Questa distinzione non è di poco conto: una condanna è un fatto giuridicamente accertato, non un sospetto né un’ipotesi. È la certificazione giudiziale di una condotta lesiva, accertata nel merito, rispetto alla quale non è più possibile invocare la presunzione di non responsabilità. E proprio per questo, il silenzio su una condanna già intervenuta costituisce una violazione gravissima dell’obbligo di trasparenza, non più giustificabile con richiami a cautela, garanzia o presunzione.
A maggior ragione, anche la mera pendenza di un procedimento civile per fatti rilevanti dovrebbe essere comunicata all’ente, piuttosto che alla società a partecipazione pubblica, proprio per evitare che l’ente stesso si trovi, in un secondo momento, a dover giustificare una scelta fondata su informazioni parziali o viziate. Ma nel caso di una condanna già pronunciata, non c’è margine: il dovere informativo è assoluto, e il suo mancato rispetto è fonte di responsabilità etica, deontologica e reputazionale.
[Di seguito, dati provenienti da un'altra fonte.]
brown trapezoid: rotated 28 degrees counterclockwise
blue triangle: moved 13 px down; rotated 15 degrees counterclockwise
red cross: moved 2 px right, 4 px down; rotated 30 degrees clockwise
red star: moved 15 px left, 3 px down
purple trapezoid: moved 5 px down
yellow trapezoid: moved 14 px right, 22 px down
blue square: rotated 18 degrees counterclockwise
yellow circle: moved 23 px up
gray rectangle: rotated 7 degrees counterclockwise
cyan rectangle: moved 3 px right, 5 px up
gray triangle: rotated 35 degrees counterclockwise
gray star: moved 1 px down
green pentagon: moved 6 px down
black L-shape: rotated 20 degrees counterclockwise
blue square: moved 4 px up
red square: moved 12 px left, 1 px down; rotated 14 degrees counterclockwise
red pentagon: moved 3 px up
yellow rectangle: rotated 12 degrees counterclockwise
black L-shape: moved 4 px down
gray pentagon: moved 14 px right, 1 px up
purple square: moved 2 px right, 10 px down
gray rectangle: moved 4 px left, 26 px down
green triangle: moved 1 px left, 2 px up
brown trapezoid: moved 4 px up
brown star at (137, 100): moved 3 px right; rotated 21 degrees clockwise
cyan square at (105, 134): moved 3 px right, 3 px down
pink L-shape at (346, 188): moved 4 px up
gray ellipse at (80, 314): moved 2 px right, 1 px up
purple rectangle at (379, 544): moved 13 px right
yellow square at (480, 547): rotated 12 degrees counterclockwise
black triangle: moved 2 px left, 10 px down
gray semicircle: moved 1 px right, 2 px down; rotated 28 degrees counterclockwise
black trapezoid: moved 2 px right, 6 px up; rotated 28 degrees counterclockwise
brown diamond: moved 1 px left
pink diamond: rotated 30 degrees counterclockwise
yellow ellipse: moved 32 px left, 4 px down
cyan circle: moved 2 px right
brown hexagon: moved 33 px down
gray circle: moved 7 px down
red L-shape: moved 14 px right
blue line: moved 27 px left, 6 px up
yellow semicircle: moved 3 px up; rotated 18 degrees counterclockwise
Incompatibilità morale e logica tra incarico e precedente condotta antidoverosa del professionista accertata in sede civile
Vi è un’incompatibilità intrinseca tra l’incarico volto a verificare responsabilità per mala gestio e la pregressa condanna del soggetto incaricato per fatti di analoga natura. È un corto circuito logico e morale. Il professionista giudicato civilmente responsabile per avere arrecato un danno ingente a un altro ente pubblico non può essere considerato credibile nel valutare condotte potenzialmente analoghe di altri amministratori.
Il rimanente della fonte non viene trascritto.